What is being asked – Reproduce the lines below verbatim. Pictures are to be omitted.

[Page images and extracted text]
%%
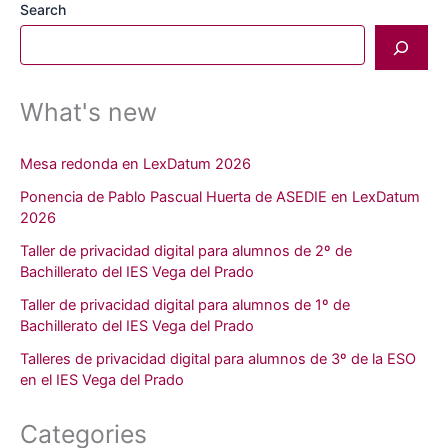
Search
What's new
Mesa redonda en LexDatum 2026
Ponencia de Pablo Pascual Huerta de ASEDIE en LexDatum
2026
Taller de privacidad digital para alumnos de 2º de
Bachillerato del IES Vega del Prado
Taller de privacidad digital para alumnos de 1º de
Bachillerato del IES Vega del Prado
Talleres de privacidad digital para alumnos de 3º de la ESO
en el IES Vega del Prado
Categories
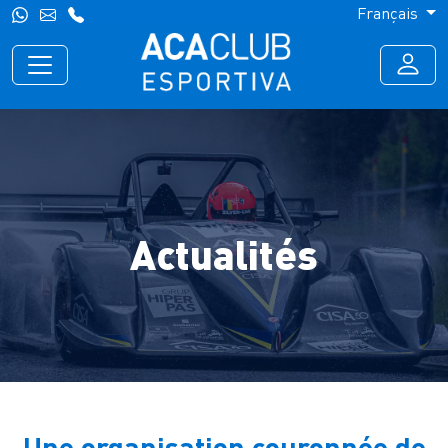
Français
Actualités
Une organisation couronnée de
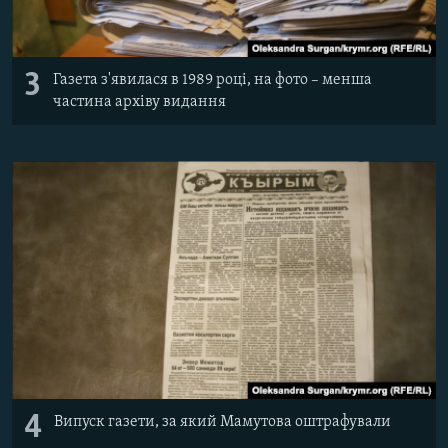
3
Газета з'явилася в 1989 році, на фото – менша
частина архіву видання
4
Випуск газети, за який Мамутова оштрафували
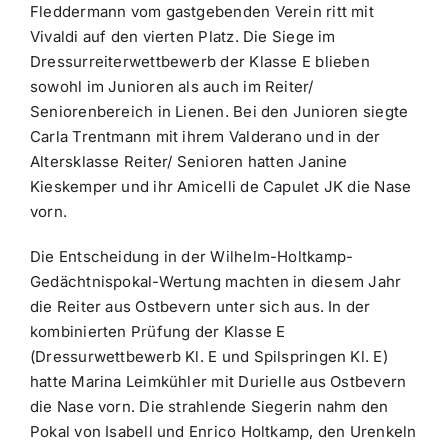
Fleddermann vom gastgebenden Verein ritt mit
Vivaldi auf den vierten Platz. Die Siege im
Dressurreiterwettbewerb der Klasse E blieben
sowohl im Junioren als auch im Reiter/
Seniorenbereich in Lienen. Bei den Junioren siegte
Carla Trentmann mit ihrem Valderano und in der
Altersklasse Reiter/ Senioren hatten Janine
Kieskemper und ihr Amicelli de Capulet JK die Nase
vorn.
Die Entscheidung in der Wilhelm-Holtkamp-
Gedächtnispokal-Wertung machten in diesem Jahr
die Reiter aus Ostbevern unter sich aus. In der
kombinierten Prüfung der Klasse E
(Dressurwettbewerb Kl. E und Spilspringen Kl. E)
hatte Marina Leimkühler mit Durielle aus Ostbevern
die Nase vorn. Die strahlende Siegerin nahm den
Pokal von Isabell und Enrico Holtkamp, den Urenkeln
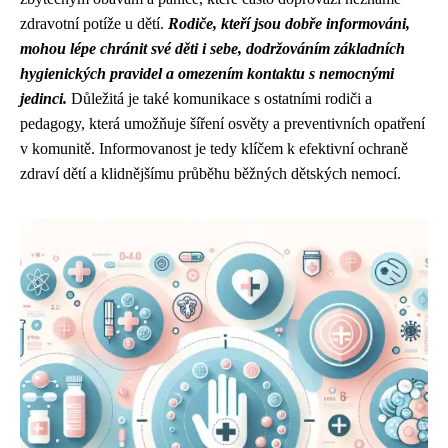
zdravotní potíže u dětí.
Rodiče, kteří jsou dobře informováni,
mohou lépe chránit své děti i sebe, dodržováním základních
hygienických pravidel a omezením kontaktu s nemocnými
jedinci.
Důležitá je také komunikace s ostatními rodiči a
pedagogy, která umožňuje šíření osvěty a preventivních opatření
v komunitě. Informovanost je tedy klíčem k efektivní ochraně
zdraví dětí a klidnějšímu průběhu běžných dětských nemocí.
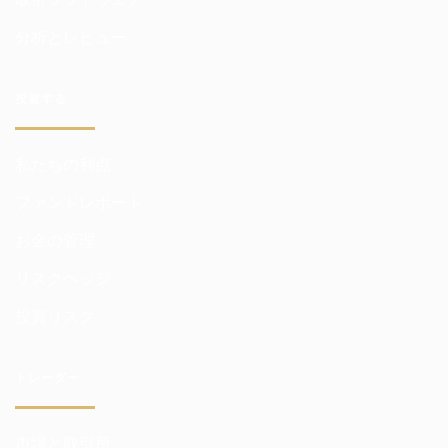
分析とレビュー
投資する
私たちの利点
ファンドレポート
お金の管理
リスクヘッジ
投資リスク
トレーダー
市場と取引所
%%
Solved exercise –
Search
What's new
Mesa redonda en LexDatum 2026
Ponencia de Pablo Pascual Huerta de ASEDIE en LexDatum
2026
Taller de privacidad digital para alumnos de 2º de
Bachillerato del IES Vega del Prado
Taller de privacidad digital para alumnos de 1º de
Bachillerato del IES Vega del Prado
Talleres de privacidad digital para alumnos de 3º de la ESO
en el IES Vega del Prado
Categories
Français
Actualités
Une organisation couronnée de
3
Газета з'явилася в 1989 році, на фото – менша
частина архіву видання
4
Випуск газети, за який Мамутова оштрафували
Fleddermann vom gastgebenden Verein ritt mit
Vivaldi auf den vierten Platz. Die Siege im
Dressurreiterwettbewerb der Klasse E blieben
sowohl im Junioren als auch im Reiter/
Seniorenbereich in Lienen. Bei den Junioren siegte
Carla Trentmann mit ihrem Valderano und in der
Altersklasse Reiter/ Senioren hatten Janine
Kieskemper und ihr Amicelli de Capulet JK die Nase
vorn.
Die Entscheidung in der Wilhelm-Holtkamp-
Gedächtnispokal-Wertung machten in diesem Jahr
die Reiter aus Ostbevern unter sich aus. In der
kombinierten Prüfung der Klasse E
(Dressurwettbewerb Kl. E und Spilspringen Kl. E)
hatte Marina Leimkühler mit Durielle aus Ostbevern
die Nase vorn. Die strahlende Siegerin nahm den
Pokal von Isabell und Enrico Holtkamp, den Urenkeln
zdravotní potíže u dětí.
Rodiče, kteří jsou dobře informováni,
mohou lépe chránit své děti i sebe, dodržováním základních
hygienických pravidel a omezením kontaktu s nemocnými
jedinci.
Důležitá je také komunikace s ostatními rodiči a
pedagogy, která umožňuje šíření osvěty a preventivních opatření
v komunitě. Informovanost je tedy klíčem k efektivní ochraně
zdraví dětí a klidnějšímu průběhu běžných dětských nemocí.
分析とレビュー
投資する
私たちの利点
ファンドレポート
お金の管理
リスクヘッジ
投資リスク
トレーダー
市場と取引所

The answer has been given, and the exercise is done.